7. Feet Elevated Push-ups (5 to 10 reps)
This simple exercise is also known by the name ‘decline pushup’. The steps start with putting your hands on the floor. Then, place your feet higher up on a bench or chair. In this position, perform push-ups as you normally do.
Frequently Answered Questions (FAQs)
Q. What is the best full body workout?
A. Burpees is one of the most effective full body workouts that can be done easily anywhere.
Here are the steps:
- Begin in a standing position.
- Shift to a squat position with your hands on the ground.
- Move your feet back into a plank position. Extend your arms.
- Immediately return your feet into a squat position.
- Stand up from the squat position
- Repeat the steps
Q. What are some of the best exercises for beginners?
A. Some of the simplest exercises to start with an exercise regime are:
- Body weight squats
- Walking lunges
- 15-second plank
- 30 Jumping Jacks
Q. What are the healthiest exercises?
A.Swimming, Walking, Kegels and Strength training are some of the healthiest exercises.
Many consider swimming an extremely powerful workout. According to Rd. I-Min Lee, who is a professor of medicine at Harvard Medical School, swimming is a very good exercise for individuals who suffer from joint pain and arthritis.
According to studies, swimming can elevate your mental state and keep you in a good mood. Water aerobics these days is popular too. Water aerobics is another type of exercise that is done in water. It helps burn calories tremendously and tone up your body.
Walking is a simple exercise, but extremely powerful. It offers many benefits like weight loss, controlling cholesterol levels, strengthening of bones, controlling blood pressure, elevating your mood, and protecting you against killer diseases like diabetes and heart disease.

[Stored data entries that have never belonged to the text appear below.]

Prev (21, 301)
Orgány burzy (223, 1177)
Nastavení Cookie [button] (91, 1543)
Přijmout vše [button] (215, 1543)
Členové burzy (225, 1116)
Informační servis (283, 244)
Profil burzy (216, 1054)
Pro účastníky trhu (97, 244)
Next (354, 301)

It is recommended that beginners start by walking for about 10 to 20 minutes. Over a period of time, you can start to walk longer distances and at greater speed. Walking for an hour a day on almost all days of the week is extremely beneficial.

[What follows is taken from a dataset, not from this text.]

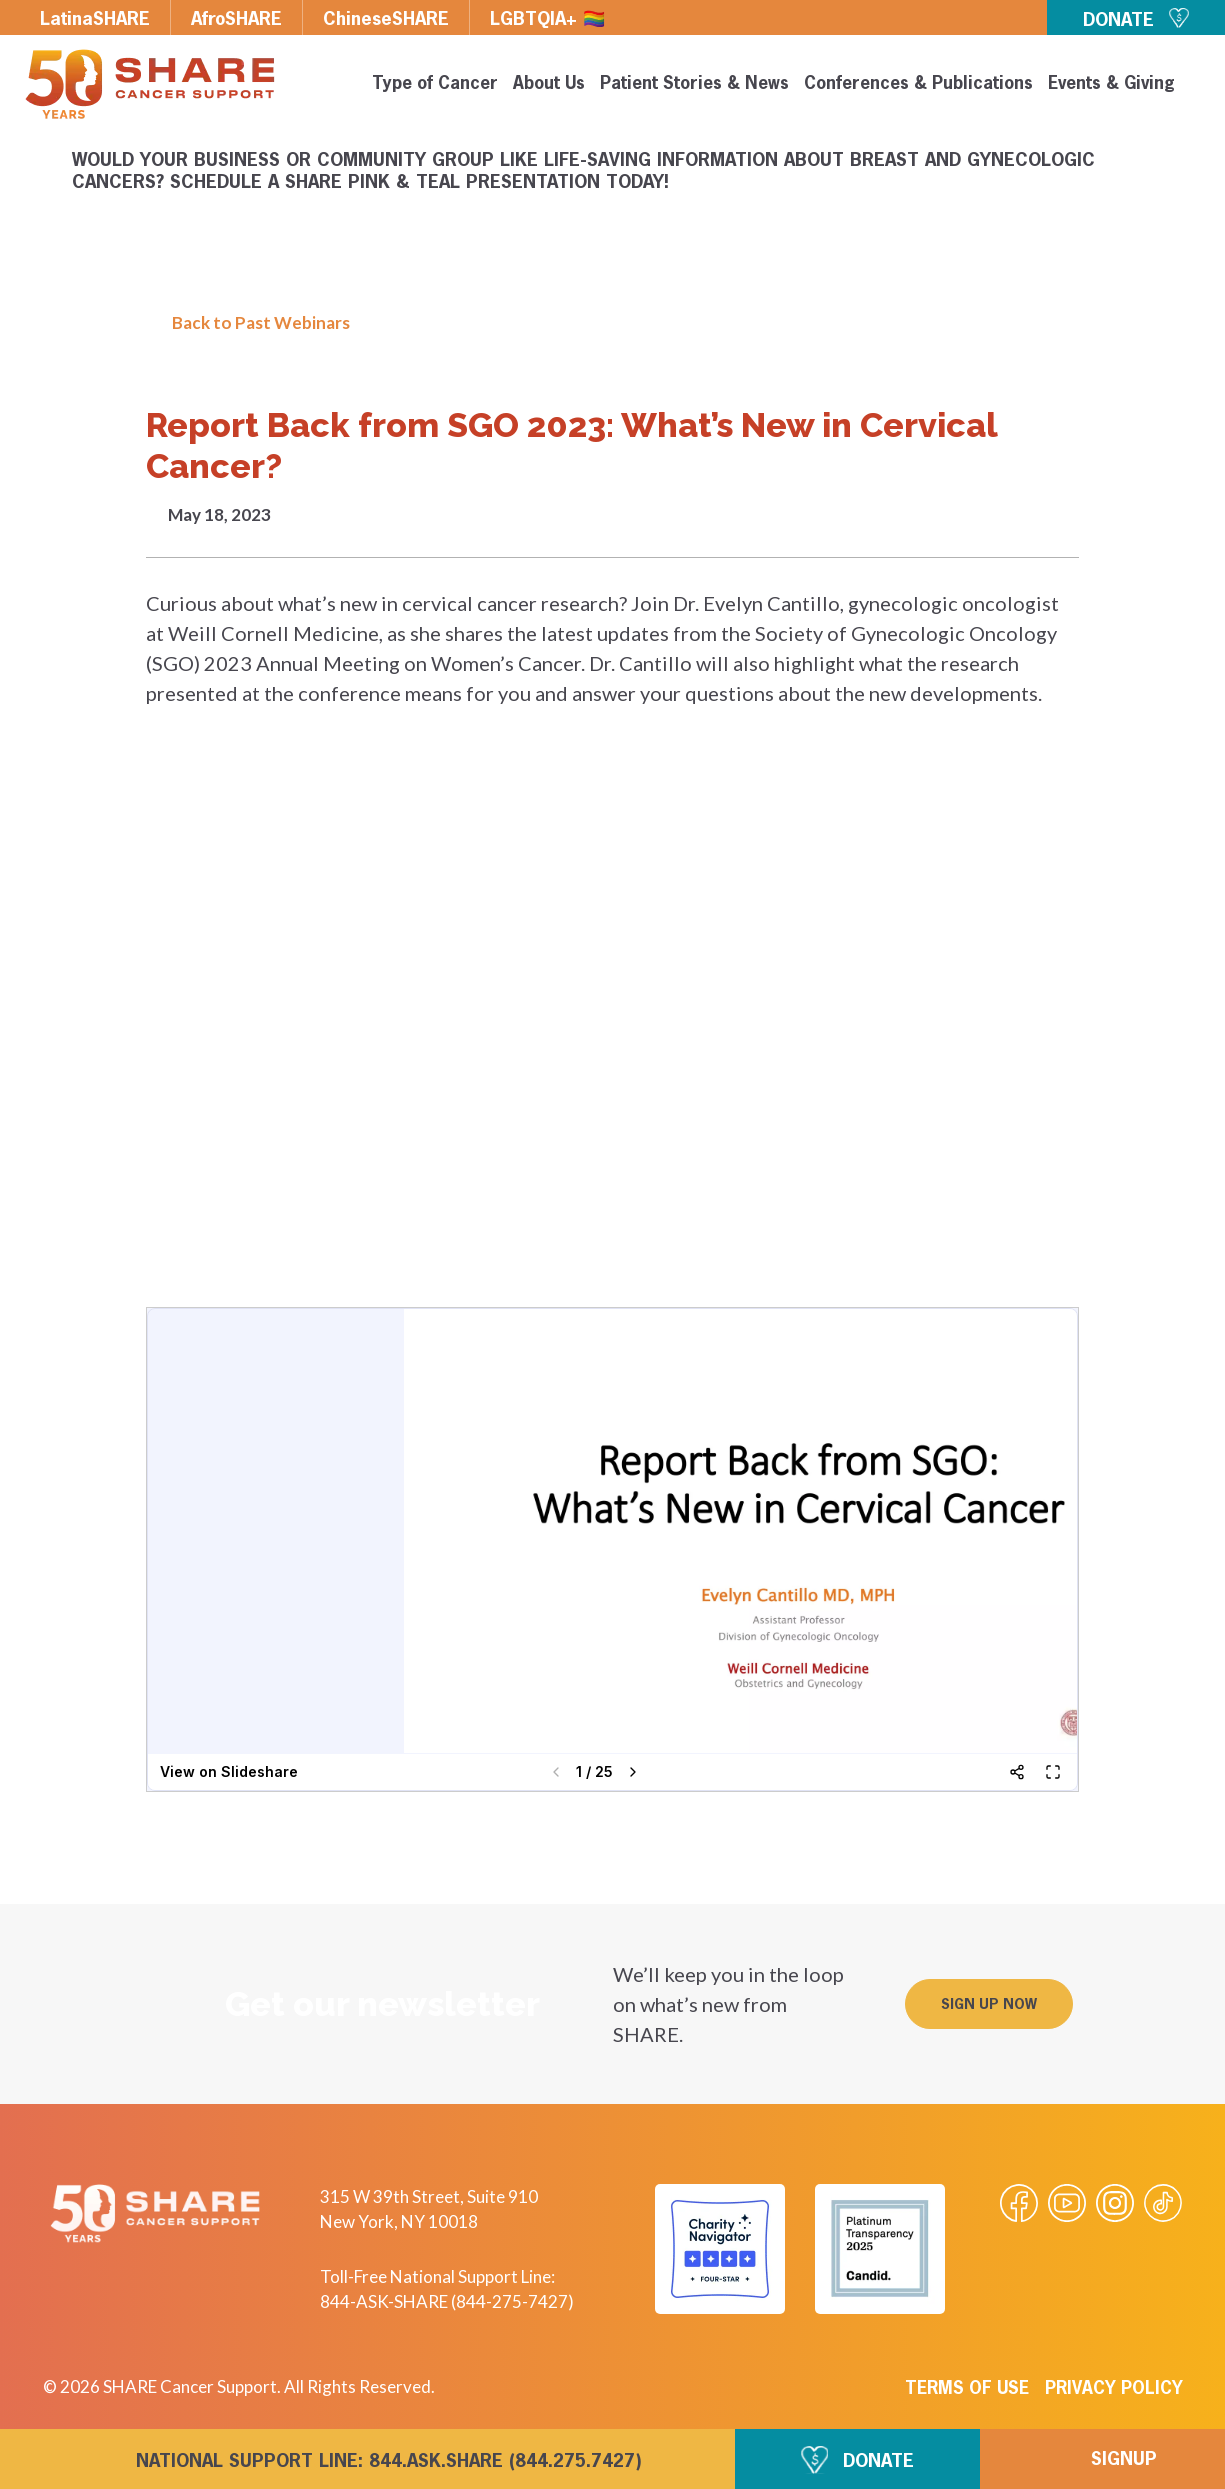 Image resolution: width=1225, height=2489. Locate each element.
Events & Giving (1111, 84)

Before doing any weight training exercise, you need to learn it correctly. It is recommended that you start with light weights that are just one or two pounds. Continue for couple of weeks; increase the weights slowly by a pound or two. If you can easily lift the same weights 10 times, it means you are ready to move to the next level.
Kegel exercises involve squeezing the pelvic muscles tightly. It’s the same kind of move like you would do to prevent from passing urine or gas. You need to hold the contraction for two seconds or so, then, release. Repeat the move 10 times. Make sure you do five sets per day. Kegel exercises will strengthen your pelvic muscles. The pelvic floor muscles support the womb, the bladder, and the bowels.
All the above are simple exercises and can easily be incorporated into a daily exercise routine. You can do these exercises at home or even at the office during breaks. All you have to do is plan your schedule and make a pledge that you want to take care of your health and overall wellness.